## Your assignment
Among the lines below, count those with "fertőtlenítő". Give only the number.

_ _ _

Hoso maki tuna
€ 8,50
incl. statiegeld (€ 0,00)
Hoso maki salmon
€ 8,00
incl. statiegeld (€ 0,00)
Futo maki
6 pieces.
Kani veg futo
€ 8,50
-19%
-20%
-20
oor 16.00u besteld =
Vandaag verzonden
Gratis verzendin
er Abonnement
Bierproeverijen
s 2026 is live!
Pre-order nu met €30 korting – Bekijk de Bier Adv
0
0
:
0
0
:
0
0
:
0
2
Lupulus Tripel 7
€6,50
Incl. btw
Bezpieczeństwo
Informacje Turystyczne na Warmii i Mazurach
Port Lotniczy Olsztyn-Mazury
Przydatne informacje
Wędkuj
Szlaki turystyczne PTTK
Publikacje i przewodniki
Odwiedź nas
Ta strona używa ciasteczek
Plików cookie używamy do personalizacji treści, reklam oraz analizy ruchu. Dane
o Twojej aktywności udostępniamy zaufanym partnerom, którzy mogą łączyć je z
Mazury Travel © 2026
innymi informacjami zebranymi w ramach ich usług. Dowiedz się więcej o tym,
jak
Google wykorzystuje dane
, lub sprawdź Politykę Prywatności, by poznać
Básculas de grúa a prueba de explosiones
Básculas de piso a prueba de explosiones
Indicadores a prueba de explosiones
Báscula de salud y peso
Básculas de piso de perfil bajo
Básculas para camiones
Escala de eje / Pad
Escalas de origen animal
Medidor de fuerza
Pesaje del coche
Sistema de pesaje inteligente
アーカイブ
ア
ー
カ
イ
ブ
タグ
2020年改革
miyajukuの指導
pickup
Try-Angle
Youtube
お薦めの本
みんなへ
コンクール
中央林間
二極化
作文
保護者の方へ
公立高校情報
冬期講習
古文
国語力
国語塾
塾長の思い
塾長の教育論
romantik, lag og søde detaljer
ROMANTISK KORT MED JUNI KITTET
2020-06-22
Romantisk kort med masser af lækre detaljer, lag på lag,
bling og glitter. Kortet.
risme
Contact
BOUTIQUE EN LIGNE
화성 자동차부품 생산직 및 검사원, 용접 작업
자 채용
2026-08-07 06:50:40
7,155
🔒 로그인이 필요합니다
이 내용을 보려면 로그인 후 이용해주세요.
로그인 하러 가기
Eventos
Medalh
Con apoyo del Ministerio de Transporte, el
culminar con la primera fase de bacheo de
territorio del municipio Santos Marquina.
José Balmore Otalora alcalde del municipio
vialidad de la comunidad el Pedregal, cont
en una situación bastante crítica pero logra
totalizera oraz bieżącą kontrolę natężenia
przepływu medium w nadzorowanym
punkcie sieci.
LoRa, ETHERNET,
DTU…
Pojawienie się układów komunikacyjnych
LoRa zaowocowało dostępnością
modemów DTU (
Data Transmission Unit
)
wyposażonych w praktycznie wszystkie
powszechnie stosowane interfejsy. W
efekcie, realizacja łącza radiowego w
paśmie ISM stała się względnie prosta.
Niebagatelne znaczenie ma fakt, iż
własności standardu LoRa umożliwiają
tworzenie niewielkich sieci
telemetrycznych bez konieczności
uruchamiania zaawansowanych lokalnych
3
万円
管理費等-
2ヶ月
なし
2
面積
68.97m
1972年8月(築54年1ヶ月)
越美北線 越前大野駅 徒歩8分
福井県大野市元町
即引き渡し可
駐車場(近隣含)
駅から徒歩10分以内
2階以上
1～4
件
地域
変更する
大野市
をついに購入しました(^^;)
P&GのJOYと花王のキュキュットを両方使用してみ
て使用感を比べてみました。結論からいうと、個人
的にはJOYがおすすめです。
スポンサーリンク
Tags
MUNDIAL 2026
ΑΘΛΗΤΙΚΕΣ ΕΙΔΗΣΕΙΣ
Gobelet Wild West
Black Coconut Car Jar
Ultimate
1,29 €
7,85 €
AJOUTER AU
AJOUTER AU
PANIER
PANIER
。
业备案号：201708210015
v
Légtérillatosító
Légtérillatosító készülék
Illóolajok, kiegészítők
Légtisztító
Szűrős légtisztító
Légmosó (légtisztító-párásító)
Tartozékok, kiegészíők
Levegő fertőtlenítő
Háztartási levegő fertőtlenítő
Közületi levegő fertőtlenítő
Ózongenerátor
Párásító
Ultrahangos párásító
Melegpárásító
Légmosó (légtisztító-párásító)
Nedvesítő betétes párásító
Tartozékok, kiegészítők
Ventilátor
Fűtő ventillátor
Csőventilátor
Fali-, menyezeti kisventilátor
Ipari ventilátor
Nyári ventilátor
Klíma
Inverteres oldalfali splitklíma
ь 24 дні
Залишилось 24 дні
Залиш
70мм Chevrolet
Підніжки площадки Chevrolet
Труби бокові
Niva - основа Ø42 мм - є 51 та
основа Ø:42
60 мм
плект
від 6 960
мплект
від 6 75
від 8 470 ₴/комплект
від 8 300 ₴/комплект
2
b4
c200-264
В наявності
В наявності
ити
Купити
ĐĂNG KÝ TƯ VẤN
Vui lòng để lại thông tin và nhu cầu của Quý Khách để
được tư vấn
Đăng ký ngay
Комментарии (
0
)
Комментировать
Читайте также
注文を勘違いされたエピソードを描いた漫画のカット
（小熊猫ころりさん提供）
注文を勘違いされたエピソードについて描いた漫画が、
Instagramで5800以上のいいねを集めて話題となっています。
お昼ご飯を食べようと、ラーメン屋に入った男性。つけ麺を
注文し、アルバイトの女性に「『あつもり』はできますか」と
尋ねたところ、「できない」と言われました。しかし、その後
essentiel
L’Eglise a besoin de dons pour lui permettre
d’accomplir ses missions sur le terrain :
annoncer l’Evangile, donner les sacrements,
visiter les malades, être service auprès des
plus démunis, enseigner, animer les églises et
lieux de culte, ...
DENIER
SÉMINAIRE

_ _ _

## Problem solution
3